The book also includes detailed study on Spain and France. It is interested to point out that the first principal component of Spain is centered in the Basque country. It can be said that the most important part of the Spanish genetic make-up is how many Basque genes you have. The least Basque areas are Galicia, Portugal and Gerona, Andalucia and Valencia have still reasonable level of 'Basqueness'.

SELECTED SENTENCES THAT COULD BE OF INTEREST

All the sentences below are taken directly from the book without any comment or modification.

The simplest interpretation of the third and seventh principal components is to associate them with the diffusion of the Kurgan culture which according to Gimbutas spread Indo-European languages to Europe.

The sixth principal components show a concentric gradient with a maximum located on the eastern shore of the Black See where several north Caucasian languages are spoken. There also local maxima at Lapland and the Basque area. Interestingly the fifth principal component showed a similar phenomena.

It is difficult to exclude the possibility that the expansion of proto-Caucasian (proto-Basque) speakers was later than the first expansion of anatomically modern man to Europe

The similarity between Basques and some other populations, in particular in the Caucasus, which appear in two Principal Components may be relics of the pre-Neolithic background. An Italian linguist (Trombeti 1923) has identified a pre-Indoeuropean substratum common to Basque and Caucasian populations. Lapps show some relationship in more than one map. This can indicate that parts of the Caucasic background of Lapps is of Paleolithic origin.

The Caucasus, the Basque region, and other mountains in Europe may still retain some detectable genetic traces of the upper Paleolithic.

The archaeological tool kit in the Basque region shows a well-defined Azilian culture, there are local peculiarities in the Mesolithic as well. There has been a continuous local development since the Magdalanian with a certain degree of success. It is clear that in this area hunting-gathering remained a reasonable alternative to farming for a longer time and may have delayed the full acceptance of agriculture.

CRITICS TO THE PRESS

In my opinion, the capital sin dealing with is to claim that a people is connected with another because this or that gen appears very similar on both. Going back to the history of the songs. Two songs can be very different but to include a couple of very similar compasses.

A good example of this approach is provided by an article that somebody passed to me. It appeared in the Spanish magazine Tiempo in Marzo 1997. I think that also Mundo produced something on the same line.

The base of the article is that according to some research if you consider only the HLA groups of genes, the genetic distance of Berbers and Spanish is small and that the three groups share a number of rare combinations.
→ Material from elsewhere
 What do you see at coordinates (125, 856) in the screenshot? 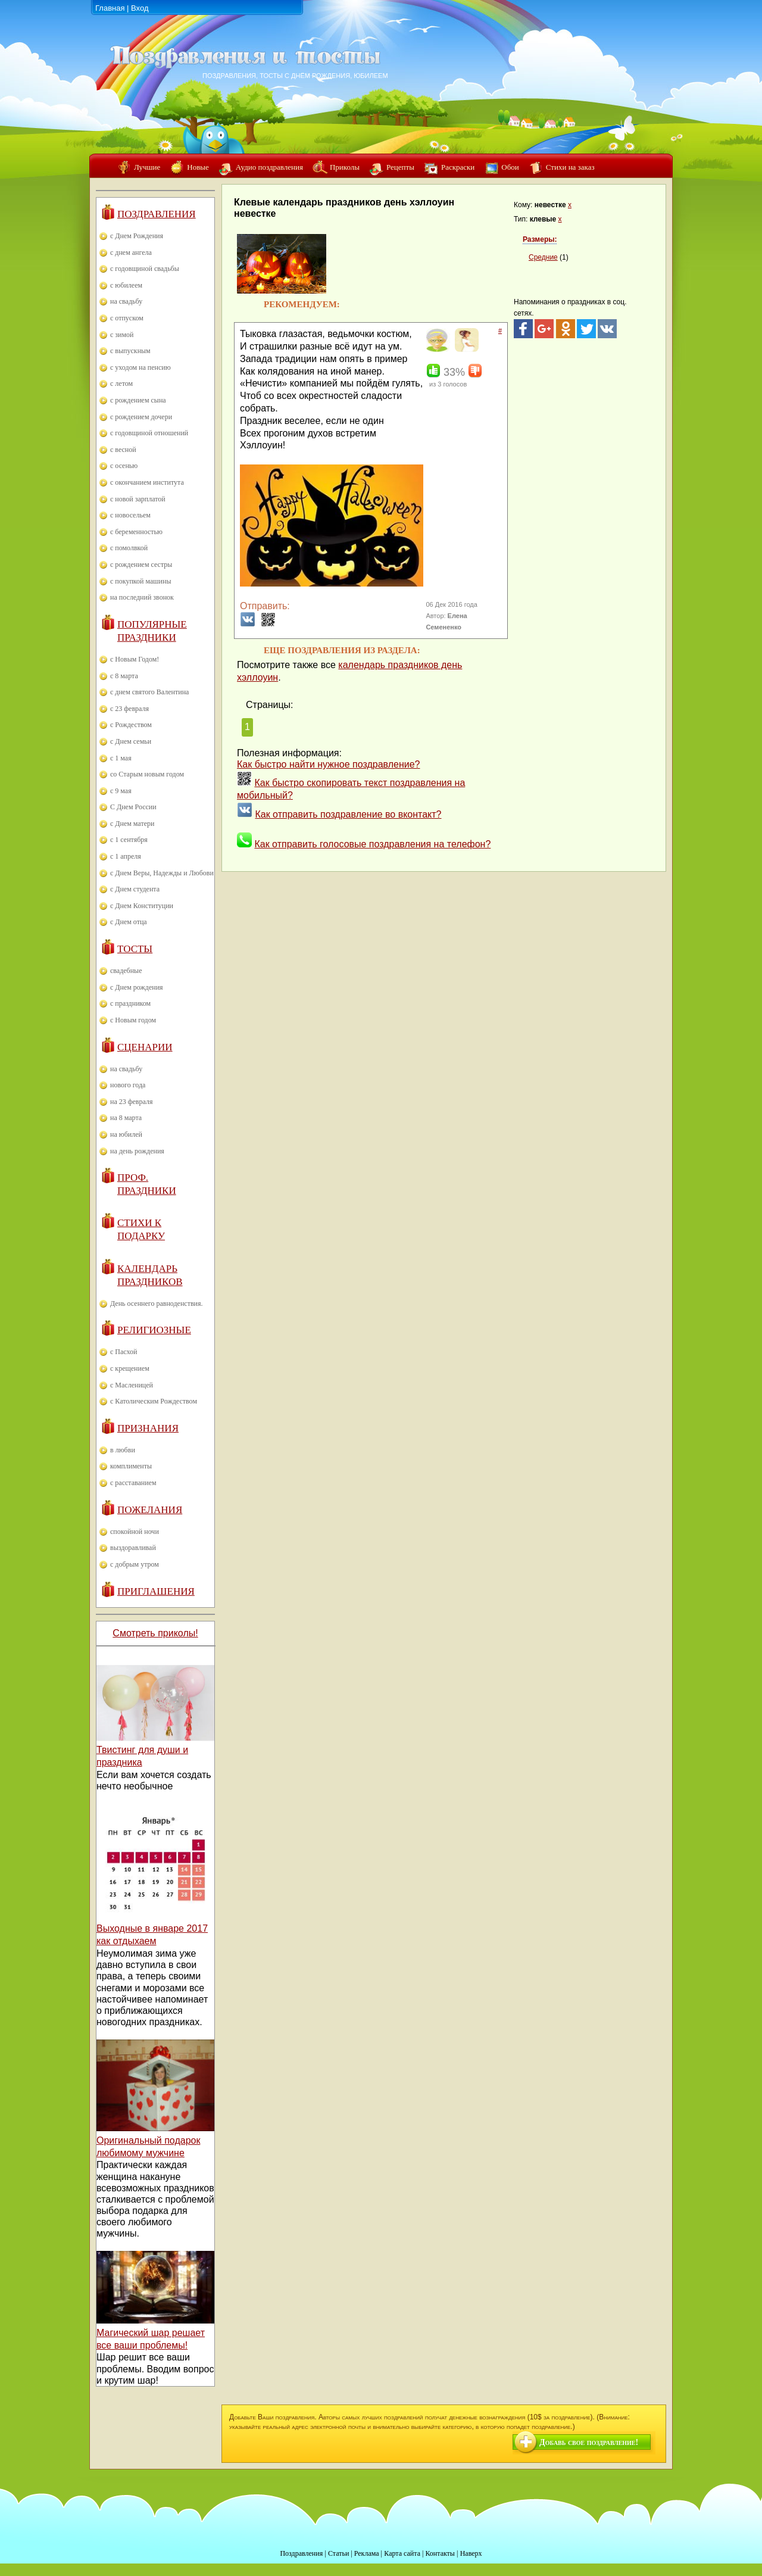
I see `с 1 апреля` at bounding box center [125, 856].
The fact that these local similarities exists is important and it deserves an explanation but it cannot be deduced from them that Basques descend from North Africa through Iberia that is more or less what the article does.
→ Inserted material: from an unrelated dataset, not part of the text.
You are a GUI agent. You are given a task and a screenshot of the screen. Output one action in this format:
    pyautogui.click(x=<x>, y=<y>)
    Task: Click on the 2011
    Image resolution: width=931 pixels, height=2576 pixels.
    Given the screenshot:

The article is reinforced with a linguistic part where most of the space is dedicated to the Iberic from Basque interpretations of Alonso Garcia, that were ridiculed some time ago in this list by Larry.
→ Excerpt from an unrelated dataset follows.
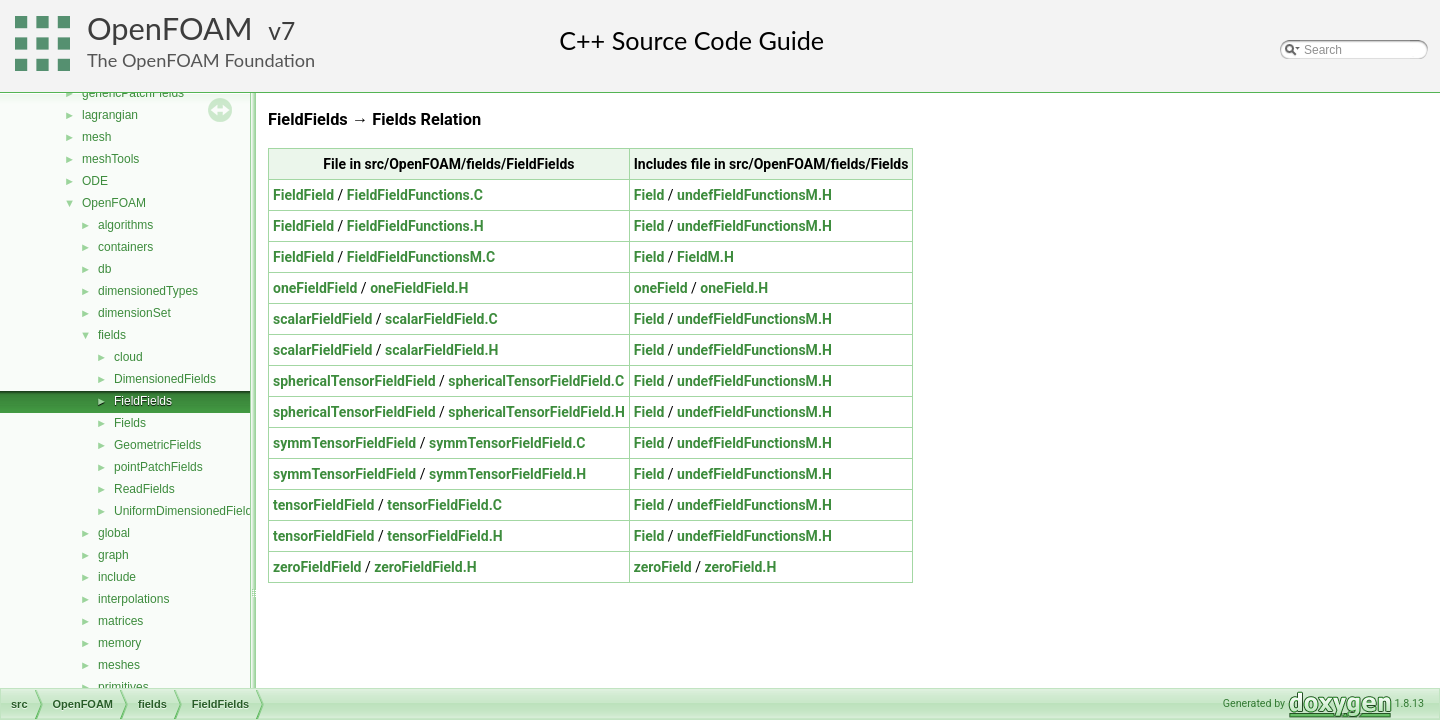  Describe the element at coordinates (441, 350) in the screenshot. I see `scalarFieldField.H` at that location.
The article contains strange statement like 'According to Solanas Penya, the Welsh, Irish, Basque and Berber languages are member of the hamitic group, but others think it is related to Caucasian and according to Jorge Alonso it can be assimilated to Iberian and Berber'.

The critic to this approach is that HLA is only a group of genes i,e, a part of the song and that a meaningful comparison has to take into account all the music. This is what Cavalli Sforza has done arriving to completely different conclusions. Another example: Basque has the dubious honor of having the highest incidence on the world of the mutant F-508 associated to the deadly cystic fibrosis illness. Denmark has also a very high incidence but from this isolated event we cannot deduce that Danish and Basque are the two most closely related peoples on the world.

If you look to the list of genetic distances provided above you will se that genetic distance between Basques and Berbers is high. The distances above have been elaborated include HLA genes and many more. So they carry much more information.